NASA’s Fermi Gamma-ray Space Telescope has unveiled a previously unseen structure centered in the Milky Way–a finding likened in terms of scale to the discovery of a new continent on Earth. The feature, which spans 50,000 light-years, may be the remnant of an eruption from a supersized black hole at the center of our galaxy.

“What we see are two gamma-ray-emitting bubbles that extend 25,000 light-years north and south of the galactic center,” said Doug Finkbeiner, an astronomer at the Harvard-Smithsonian Center for Astrophysics in Cambridge, Mass., who first recognized the feature. “We don’t fully understand their nature or origin.”

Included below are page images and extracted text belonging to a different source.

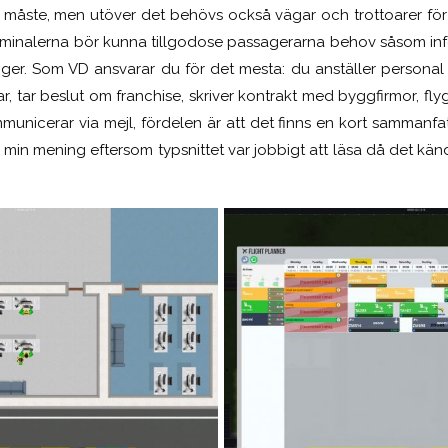
 ett måste, men utöver det behövs också vägar och trottoarer fö
Terminalerna bör kunna tillgodose passagerarna behov såsom inf
ger. Som VD ansvarar du för det mesta: du anställer personal t
r, tar beslut om franchise, skriver kontrakt med byggfirmor, f
nicerar via mejl, fördelen är att det finns en kort sammanfatt
i min mening eftersom typsnittet var jobbigt att läsa då det känd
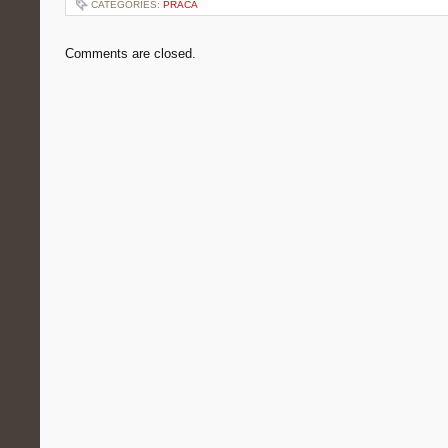
CATEGORIES:
PRACA
Comments are closed.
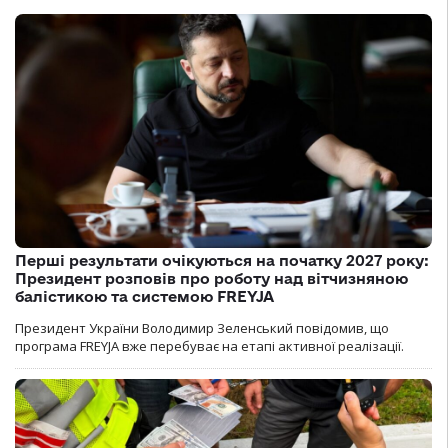
Перші результати очікуються на початку 2027 року:
Президент розповів про роботу над вітчизняною
балістикою та системою FREYJA
Президент України Володимир Зеленський повідомив, що
програма FREYJA вже перебуває на етапі активної реалізації.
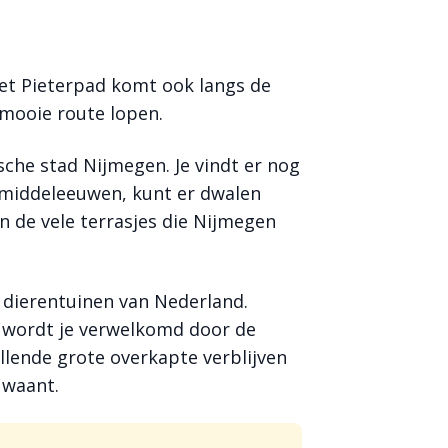
et Pieterpad komt ook langs de
 mooie route lopen.
sche stad Nijmegen. Je vindt er nog
 middeleeuwen, kunt er dwalen
n de vele terrasjes die Nijmegen
 dierentuinen van Nederland.
 wordt je verwelkomd door de
illende grote overkapte verblijven
n waant.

Image right: From end to end, the newly discovered gamma-ray bubbles extend 50,000 light-years, or roughly half of the Milky Way's diameter, as shown in this illustration. (Credit: NASA/GSFC)

From end to end, the newly discovered gamma-ray bubbles extend 50,000 light-years, or roughly half of the Milky Way’s diameter, as shown in this illustration. (Credit: NASA/GSFC)

The structure spans more than half of the sky, from the constellation Virgo to the constellation Grus. It may be millions of years old.

A paper on the findings will appear in an upcoming issue of The Astrophysical Journal.

Finkbeiner and Harvard graduate students Meng Su and Tracy Slatyer revealed the bubbles by processing publicly available data from the satellite’s Large Area Telescope. Their work expanded on previous studies led by Greg Dobler at the Kavli Institute for Theoretical Physics in Santa Barbara, Calif.

Fermi’s Large Area Telescope is the most sensitive and highest-resolution gamma-ray detector ever orbited. Gamma rays are the highest-energy form of light.

Image left: A giant gamma-ray structure was discovered by processing Fermi all-sky data at energies from 1 to 10 billion electron volts, shown here. The dumbbell-shaped feature (center) emerges from the galactic center and extends 50 degrees north and south from the plane of the Milky Way. (Credit: NASA/DOE/Fermi LAT/D. Finkbeiner et al.)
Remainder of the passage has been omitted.